Please retype the records below exactly as they appear, leaving out every picture.

(Beginning of DATA FOR THE TASK)

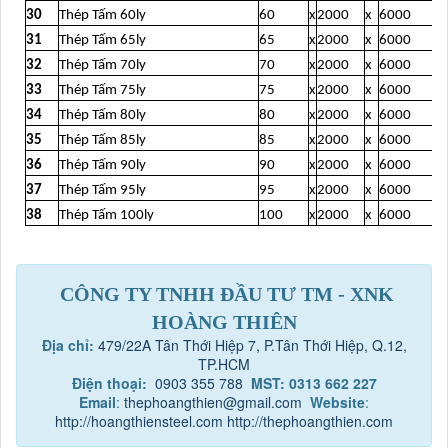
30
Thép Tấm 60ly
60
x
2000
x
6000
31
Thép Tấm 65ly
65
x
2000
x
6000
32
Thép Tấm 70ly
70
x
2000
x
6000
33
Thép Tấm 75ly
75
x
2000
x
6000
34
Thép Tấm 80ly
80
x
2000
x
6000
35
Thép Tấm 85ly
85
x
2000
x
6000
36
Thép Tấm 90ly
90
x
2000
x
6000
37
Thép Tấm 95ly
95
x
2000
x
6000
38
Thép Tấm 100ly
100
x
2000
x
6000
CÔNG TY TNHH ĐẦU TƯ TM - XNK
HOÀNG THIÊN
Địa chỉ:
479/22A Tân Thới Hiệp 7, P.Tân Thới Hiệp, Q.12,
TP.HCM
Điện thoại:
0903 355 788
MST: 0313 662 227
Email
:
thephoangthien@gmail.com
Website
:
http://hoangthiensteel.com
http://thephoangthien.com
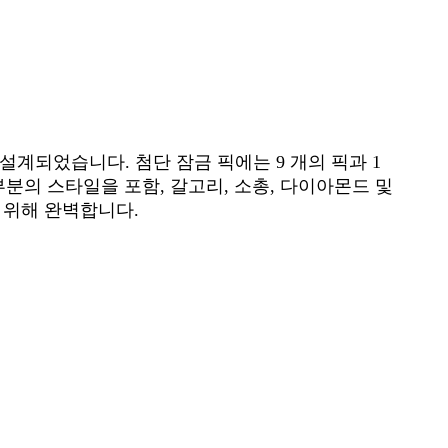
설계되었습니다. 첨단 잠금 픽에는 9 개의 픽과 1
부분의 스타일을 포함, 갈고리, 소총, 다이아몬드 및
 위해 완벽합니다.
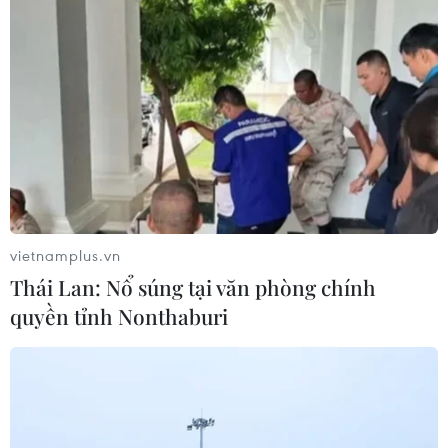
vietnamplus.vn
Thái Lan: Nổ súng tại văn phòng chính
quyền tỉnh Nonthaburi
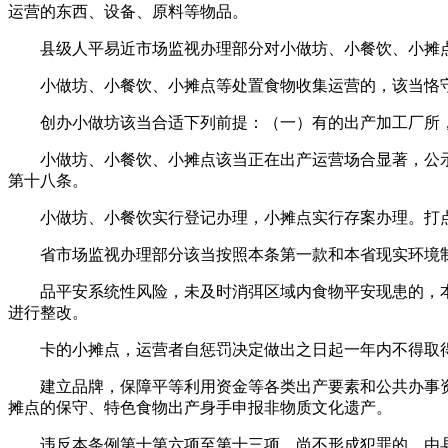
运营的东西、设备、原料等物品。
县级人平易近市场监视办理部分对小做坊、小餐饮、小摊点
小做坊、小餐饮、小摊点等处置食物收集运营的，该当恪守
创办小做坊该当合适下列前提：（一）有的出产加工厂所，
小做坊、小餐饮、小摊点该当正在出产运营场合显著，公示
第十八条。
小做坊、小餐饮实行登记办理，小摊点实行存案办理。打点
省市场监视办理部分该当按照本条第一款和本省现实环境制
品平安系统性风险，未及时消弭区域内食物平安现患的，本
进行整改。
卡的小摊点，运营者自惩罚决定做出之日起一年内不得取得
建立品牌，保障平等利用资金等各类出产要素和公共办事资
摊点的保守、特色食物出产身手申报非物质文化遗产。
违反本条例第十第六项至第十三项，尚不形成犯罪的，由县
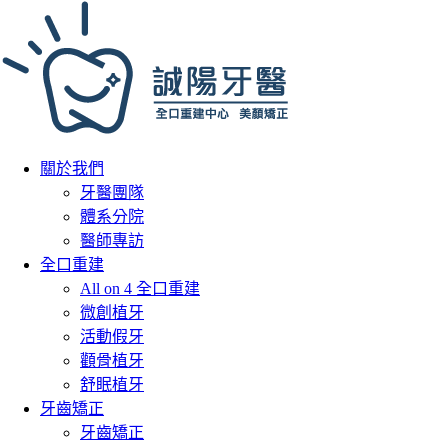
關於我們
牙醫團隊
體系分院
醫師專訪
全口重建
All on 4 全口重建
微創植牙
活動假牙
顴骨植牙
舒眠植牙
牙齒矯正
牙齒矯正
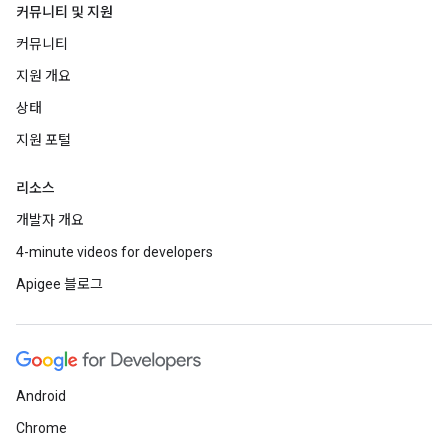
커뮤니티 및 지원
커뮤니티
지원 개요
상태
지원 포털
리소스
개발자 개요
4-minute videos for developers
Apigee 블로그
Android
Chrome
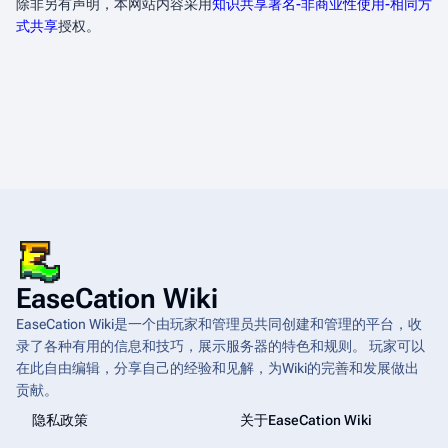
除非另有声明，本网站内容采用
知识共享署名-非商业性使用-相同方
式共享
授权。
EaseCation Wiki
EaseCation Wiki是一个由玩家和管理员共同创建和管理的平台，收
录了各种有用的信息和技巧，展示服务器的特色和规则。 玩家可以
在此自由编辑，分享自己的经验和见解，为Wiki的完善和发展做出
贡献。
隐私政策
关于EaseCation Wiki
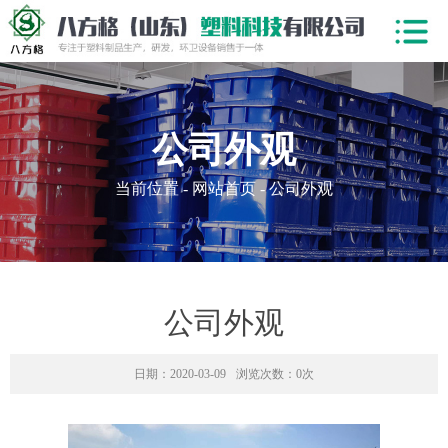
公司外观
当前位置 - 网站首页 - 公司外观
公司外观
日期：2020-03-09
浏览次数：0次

(End of DATA FOR THE TASK)

[TASK OUTPUT]:
30
Thép Tấm 60ly
60
x
2000
x
6000
31
Thép Tấm 65ly
65
x
2000
x
6000
32
Thép Tấm 70ly
70
x
2000
x
6000
33
Thép Tấm 75ly
75
x
2000
x
6000
34
Thép Tấm 80ly
80
x
2000
x
6000
35
Thép Tấm 85ly
85
x
2000
x
6000
36
Thép Tấm 90ly
90
x
2000
x
6000
37
Thép Tấm 95ly
95
x
2000
x
6000
38
Thép Tấm 100ly
100
x
2000
x
6000
CÔNG TY TNHH ĐẦU TƯ TM - XNK
HOÀNG THIÊN
Địa chỉ:
479/22A Tân Thới Hiệp 7, P.Tân Thới Hiệp, Q.12,
TP.HCM
Điện thoại:
0903 355 788
MST: 0313 662 227
Email
:
thephoangthien@gmail.com
Website
:
http://hoangthiensteel.com
http://thephoangthien.com
설계되었습니다. 첨단 잠금 픽에는 9 개의 픽과 1
부분의 스타일을 포함, 갈고리, 소총, 다이아몬드 및
 위해 완벽합니다.
vietnamplus.vn
Thái Lan: Nổ súng tại văn phòng chính
quyền tỉnh Nonthaburi
运营的东西、设备、原料等物品。
县级人平易近市场监视办理部分对小做坊、小餐饮、小摊点
小做坊、小餐饮、小摊点等处置食物收集运营的，该当恪守
创办小做坊该当合适下列前提：（一）有的出产加工厂所，
小做坊、小餐饮、小摊点该当正在出产运营场合显著，公示
第十八条。
小做坊、小餐饮实行登记办理，小摊点实行存案办理。打点
省市场监视办理部分该当按照本条第一款和本省现实环境制
品平安系统性风险，未及时消弭区域内食物平安现患的，本
进行整改。
卡的小摊点，运营者自惩罚决定做出之日起一年内不得取得
建立品牌，保障平等利用资金等各类出产要素和公共办事资
摊点的保守、特色食物出产身手申报非物质文化遗产。
违反本条例第十第六项至第十三项，尚不形成犯罪的，由县
關於我們
牙醫團隊
體系分院
醫師專訪
全口重建
All on 4 全口重建
微創植牙
活動假牙
顴骨植牙
舒眠植牙
牙齒矯正
牙齒矯正
커뮤니티 및 지원
커뮤니티
지원 개요
상태
지원 포털
리소스
개발자 개요
4-minute videos for developers
Apigee 블로그
Android
Chrome
除非另有声明，本网站内容采用
知识共享署名-非商业性使用-相同方
式共享
授权。
EaseCation Wiki
EaseCation Wiki是一个由玩家和管理员共同创建和管理的平台，收
录了各种有用的信息和技巧，展示服务器的特色和规则。 玩家可以
在此自由编辑，分享自己的经验和见解，为Wiki的完善和发展做出
贡献。
隐私政策
关于EaseCation Wiki
公司外观
当前位置 - 网站首页 - 公司外观
公司外观
日期：2020-03-09
浏览次数：0次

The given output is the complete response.